Collaborative & Reproducible Workflows

Instructor: Ian Carroll

As your research project moves from conception, through data collection and analysis, to reporting and other forms of dissemination, the many components can fracture, lose their development history, and – worst of all – become conflicted.

This lesson gives a high level overview of workflows to organize your project and introduces an accompanying software solution, git.

Top of Section


Workflows


Credit: Philip Guo

Top of Section


Distributed Workflows

A single collaboration model – the centralized workflow – dominates collaborative research. There is a central hub, and everyone synchronizes their work to it. A number of researchers are nodes – consumers of that hub – and synchronize to that one place.

Top of Section


Objectives for this lesson

Specific achievements

Top of Section


Key Challenges

Top of Section


What is reproducible research?

Reproducibility is a core tenent of the scientific method. Experiments are reported in sufficient detail for a skilled practitioner to duplicate the result.

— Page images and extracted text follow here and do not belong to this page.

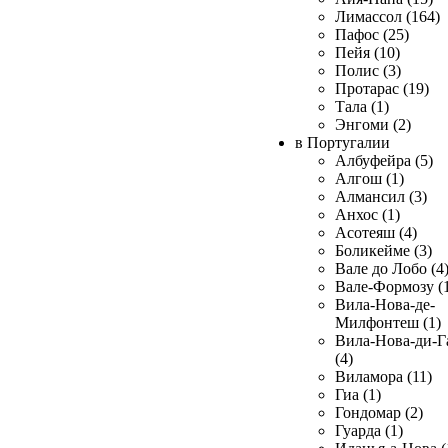
Лимассол (164)
Пафос (25)
Пейя (10)
Полис (3)
Протарас (19)
Тала (1)
Энгоми (2)
в Португалии
Албуфейра (5)
Алгош (1)
Алмансил (3)
Анхос (1)
Асотеяш (4)
Боликейме (3)
Вале до Лобо (4
Вале-Формозу (
Вила-Нова-де-
Милфонтеш (1)
Вила-Нова-ди-Г
(4)
Виламора (11)
Гиа (1)
Гондомар (2)
Гуарда (1)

Does the same principle apply to data analysis? You bet!

Hallmarks of reproducible research

Reviewable All details of the method used are easily accessible for peer review and community review.
Auditable Records exist to document how the methods and conclusions evolved, but may be private.
Replicable Given sufficient resources, a skilled practitioner could duplicate the research without any guesswork.
Open The orginator grants permissions for reuse and extension of the research products.

Striving towards these goals has practical benefits, touching on many of the challenges just identified.

Top of Section


Create a GitHub Repository

Create a new “test” repository at https://github.com/%username%, initializing the repo with a “README.md”.

What’s in a “repo”?

Centralized Workflow


Image by Atlassian / CC BY

The origin is the central repository, in this case it lives on GitHub. Every member of the team gets a local copy of the entire project, called a clone.


Image by Atlassian / CC BY

A worker pulls contributions from other teammates from the origin when ready, and she pushes updates to the origin when ready to share her own work.

A commit is a unit of work: any collection of changes to files in the repository. A versioned project is like a tree of commits, although the current tree has just one branch. After a worker creates a clone, the local copy is in the same place as the origin.


Image by Atlassian / CC BY

A pull applies commits copied from the origin to your local repo, syncing them up.


Image by Atlassian / CC BY

A push copies local commits to the origin and applies them remotely.


Image by Atlassian / CC BY

Top of Section


Let’s git Going!

The namesake of GitHub is the command-line-utility git. It performs the clone, push and pull procedures just described, and many more. Let’s begin by doing some basic configuration.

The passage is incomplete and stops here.